Les tablettes, dont le nom évoque paradoxalement la tablette d’argile des scribes antiques, se revendique d’ailleurs comme un outil de divertissement qui, étymologiquement, désigne « ce qui détourne quelqu’un de l’essentiel ». L’essentiel serait ici l’écriture longue, l’écriture de travail, et avec elle la pensée argumentée, celle qui a déjà tellement fait parler en s’ouvrant grâce aux outils de blog à des auteurs et penseurs non patentés.

Comme l’écrit Michel Foucault en 1970[1], l’ordre des discours est un ensemble de procédures qui ont pour rôle de contrôler et de délimiter le discours, « d’en conjurer les pouvoirs et les dangers, d’en maîtriser l’événement aléatoire, d’en esquiver la lourde, la redoutable matérialité. » Tous les outils de facilitation de l’accès à la parole remettent en question ces modalités de contrôle du danger du discours. Les outils d’écriture en particulier, l’écrit possédant historiquement un statut unique : chacun sait parler y compris le fou, celui dont on ne doit pas écouter le discours, mais l’auteur doit avoir été alphabétisé, puis rendu public, publié, avec l’adoubement de ses pairs, de sa maison d’édition.

Les outils réseau WYSIWYG d’écriture sont subversifs car ils mettent potentiellement en danger l’ordre établi des prescripteurs de la pensée : éditeurs, « publieurs » de tout types de textes. Non qu’il faille nécessairement mettre cet ordre à bas mais plus de liberté est toujours bon à prendre. Un nouvel ordre s’est d’ailleurs mis en place, plus souple, blogueurs et auteurs en ligne, intelligents et/ou informés, se relayant aux cotés d’institutions et de prescripteurs anciens, non moins intelligents et/ou informés et (parfois) à l’écoute des premiers.

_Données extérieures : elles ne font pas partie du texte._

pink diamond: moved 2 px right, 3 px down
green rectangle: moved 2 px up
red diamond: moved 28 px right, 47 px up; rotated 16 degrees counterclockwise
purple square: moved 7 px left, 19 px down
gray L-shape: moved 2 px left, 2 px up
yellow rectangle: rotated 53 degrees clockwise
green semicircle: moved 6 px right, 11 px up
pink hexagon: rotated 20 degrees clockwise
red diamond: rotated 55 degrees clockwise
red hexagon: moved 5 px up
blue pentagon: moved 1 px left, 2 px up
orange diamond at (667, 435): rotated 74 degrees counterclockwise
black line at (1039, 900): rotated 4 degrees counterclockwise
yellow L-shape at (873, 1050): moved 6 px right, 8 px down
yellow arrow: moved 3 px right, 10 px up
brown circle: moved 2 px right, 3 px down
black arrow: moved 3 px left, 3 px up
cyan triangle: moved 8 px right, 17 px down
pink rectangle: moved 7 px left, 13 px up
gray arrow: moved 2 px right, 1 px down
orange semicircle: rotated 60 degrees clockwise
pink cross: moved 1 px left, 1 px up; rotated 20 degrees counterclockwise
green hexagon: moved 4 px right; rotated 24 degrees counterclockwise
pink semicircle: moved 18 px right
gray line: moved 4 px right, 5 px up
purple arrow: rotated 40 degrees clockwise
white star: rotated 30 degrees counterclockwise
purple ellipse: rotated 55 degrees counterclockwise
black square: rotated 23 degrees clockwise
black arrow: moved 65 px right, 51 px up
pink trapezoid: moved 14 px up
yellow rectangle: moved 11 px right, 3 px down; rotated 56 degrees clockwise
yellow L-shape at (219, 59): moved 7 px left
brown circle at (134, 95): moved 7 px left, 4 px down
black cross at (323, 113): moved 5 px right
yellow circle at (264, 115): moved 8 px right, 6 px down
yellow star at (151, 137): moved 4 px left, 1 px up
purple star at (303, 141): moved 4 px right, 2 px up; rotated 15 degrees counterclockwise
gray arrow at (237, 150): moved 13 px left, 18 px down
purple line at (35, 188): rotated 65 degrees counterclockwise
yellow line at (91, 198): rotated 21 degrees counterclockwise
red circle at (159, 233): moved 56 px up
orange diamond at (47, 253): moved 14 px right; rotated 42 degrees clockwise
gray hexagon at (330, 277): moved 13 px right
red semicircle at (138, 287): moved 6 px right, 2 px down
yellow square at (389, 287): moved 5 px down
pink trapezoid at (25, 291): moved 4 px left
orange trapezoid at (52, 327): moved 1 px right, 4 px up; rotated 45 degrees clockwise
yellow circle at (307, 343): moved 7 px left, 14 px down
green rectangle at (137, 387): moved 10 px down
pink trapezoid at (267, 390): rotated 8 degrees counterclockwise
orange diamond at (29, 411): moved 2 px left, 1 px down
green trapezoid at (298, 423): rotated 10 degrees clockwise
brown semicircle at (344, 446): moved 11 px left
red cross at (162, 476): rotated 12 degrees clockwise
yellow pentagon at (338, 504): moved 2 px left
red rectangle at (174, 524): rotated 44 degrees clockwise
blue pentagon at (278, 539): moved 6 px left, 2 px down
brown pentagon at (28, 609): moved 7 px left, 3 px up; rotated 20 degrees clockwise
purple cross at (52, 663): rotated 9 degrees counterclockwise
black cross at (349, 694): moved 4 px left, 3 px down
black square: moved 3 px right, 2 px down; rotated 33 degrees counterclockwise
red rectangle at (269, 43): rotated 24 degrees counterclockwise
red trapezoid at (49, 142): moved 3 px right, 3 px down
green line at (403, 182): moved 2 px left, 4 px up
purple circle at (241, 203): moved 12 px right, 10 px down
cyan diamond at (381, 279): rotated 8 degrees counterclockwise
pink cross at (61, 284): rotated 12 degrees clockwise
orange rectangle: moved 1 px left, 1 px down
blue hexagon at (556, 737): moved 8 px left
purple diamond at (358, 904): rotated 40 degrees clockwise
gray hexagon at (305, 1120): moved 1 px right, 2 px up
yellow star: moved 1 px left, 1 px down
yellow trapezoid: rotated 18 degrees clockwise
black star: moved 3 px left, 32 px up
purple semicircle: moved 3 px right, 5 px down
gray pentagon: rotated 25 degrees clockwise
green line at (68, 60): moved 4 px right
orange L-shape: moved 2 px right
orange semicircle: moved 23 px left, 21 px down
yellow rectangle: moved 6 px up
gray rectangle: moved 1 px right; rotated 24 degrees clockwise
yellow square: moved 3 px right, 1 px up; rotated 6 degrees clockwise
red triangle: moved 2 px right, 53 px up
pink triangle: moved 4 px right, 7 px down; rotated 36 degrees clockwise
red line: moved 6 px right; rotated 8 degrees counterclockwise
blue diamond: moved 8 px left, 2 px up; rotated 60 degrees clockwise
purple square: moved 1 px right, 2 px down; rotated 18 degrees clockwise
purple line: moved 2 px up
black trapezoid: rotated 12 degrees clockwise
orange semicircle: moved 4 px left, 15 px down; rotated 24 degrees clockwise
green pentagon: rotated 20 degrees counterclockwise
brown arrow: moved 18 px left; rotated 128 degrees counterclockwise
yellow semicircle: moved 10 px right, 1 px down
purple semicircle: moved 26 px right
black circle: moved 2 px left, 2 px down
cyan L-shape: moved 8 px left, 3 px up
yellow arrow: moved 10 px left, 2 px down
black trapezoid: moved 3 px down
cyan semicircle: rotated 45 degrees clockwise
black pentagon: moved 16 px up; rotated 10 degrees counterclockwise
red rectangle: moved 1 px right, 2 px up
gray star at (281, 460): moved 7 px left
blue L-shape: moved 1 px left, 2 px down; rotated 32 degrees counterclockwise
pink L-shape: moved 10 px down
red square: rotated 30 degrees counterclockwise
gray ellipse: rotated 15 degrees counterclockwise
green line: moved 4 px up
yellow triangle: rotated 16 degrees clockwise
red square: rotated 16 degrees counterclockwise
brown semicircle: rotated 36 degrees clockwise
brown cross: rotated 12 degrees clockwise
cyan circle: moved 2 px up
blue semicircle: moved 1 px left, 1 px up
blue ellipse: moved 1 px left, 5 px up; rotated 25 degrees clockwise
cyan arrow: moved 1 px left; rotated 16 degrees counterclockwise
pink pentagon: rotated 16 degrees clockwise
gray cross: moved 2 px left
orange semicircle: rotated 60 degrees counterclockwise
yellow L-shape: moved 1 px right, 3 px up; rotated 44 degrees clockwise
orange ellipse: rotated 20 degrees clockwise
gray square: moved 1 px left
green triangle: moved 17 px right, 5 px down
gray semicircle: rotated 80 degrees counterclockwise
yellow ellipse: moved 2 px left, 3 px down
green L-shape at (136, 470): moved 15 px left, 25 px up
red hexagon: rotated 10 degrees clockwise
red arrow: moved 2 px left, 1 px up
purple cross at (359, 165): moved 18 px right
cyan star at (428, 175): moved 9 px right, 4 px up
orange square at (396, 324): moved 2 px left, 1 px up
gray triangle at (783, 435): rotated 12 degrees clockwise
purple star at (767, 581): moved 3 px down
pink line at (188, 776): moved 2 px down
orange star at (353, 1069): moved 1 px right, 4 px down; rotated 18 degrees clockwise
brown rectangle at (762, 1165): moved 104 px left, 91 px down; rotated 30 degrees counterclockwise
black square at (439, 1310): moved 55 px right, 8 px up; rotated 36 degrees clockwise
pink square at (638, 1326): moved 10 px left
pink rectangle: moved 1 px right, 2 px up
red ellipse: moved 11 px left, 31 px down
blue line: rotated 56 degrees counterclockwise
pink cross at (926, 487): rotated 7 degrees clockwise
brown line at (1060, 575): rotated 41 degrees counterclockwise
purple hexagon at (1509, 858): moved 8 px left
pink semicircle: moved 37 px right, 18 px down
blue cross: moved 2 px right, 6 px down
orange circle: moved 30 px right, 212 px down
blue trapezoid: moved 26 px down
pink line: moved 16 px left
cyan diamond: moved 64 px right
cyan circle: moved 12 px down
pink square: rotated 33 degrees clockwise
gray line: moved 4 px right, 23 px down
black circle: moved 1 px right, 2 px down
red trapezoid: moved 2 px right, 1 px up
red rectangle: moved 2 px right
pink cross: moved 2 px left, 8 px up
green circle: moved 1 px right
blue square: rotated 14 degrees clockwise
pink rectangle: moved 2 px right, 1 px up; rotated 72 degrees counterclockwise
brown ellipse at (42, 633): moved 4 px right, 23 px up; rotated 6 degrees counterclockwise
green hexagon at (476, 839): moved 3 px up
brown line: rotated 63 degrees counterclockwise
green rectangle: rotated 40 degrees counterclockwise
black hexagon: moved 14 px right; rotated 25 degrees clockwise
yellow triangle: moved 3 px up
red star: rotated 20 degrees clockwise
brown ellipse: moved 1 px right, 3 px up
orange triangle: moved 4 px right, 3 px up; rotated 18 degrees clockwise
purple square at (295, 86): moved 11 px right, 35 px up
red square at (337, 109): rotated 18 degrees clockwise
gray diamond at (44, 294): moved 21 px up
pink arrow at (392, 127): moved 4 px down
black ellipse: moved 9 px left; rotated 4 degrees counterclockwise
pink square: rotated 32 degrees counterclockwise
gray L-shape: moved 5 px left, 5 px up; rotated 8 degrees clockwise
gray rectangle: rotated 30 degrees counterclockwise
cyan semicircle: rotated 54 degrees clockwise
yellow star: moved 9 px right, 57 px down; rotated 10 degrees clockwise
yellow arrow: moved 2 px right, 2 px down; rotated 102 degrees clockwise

Or, l’avènement des tablettes et leur succès suggère un risque de désengagement de certains auteurs (ou potentiels auteurs) de textes longs, ceux pour lesquels l’outil constitue une contrainte et qui n’en ont pas plusieurs à disposition. L’outil est indissociable du geste et de la pensée. Quel impact social ce désengagement par KO technique de l’auteur “de masse” aura-t-il?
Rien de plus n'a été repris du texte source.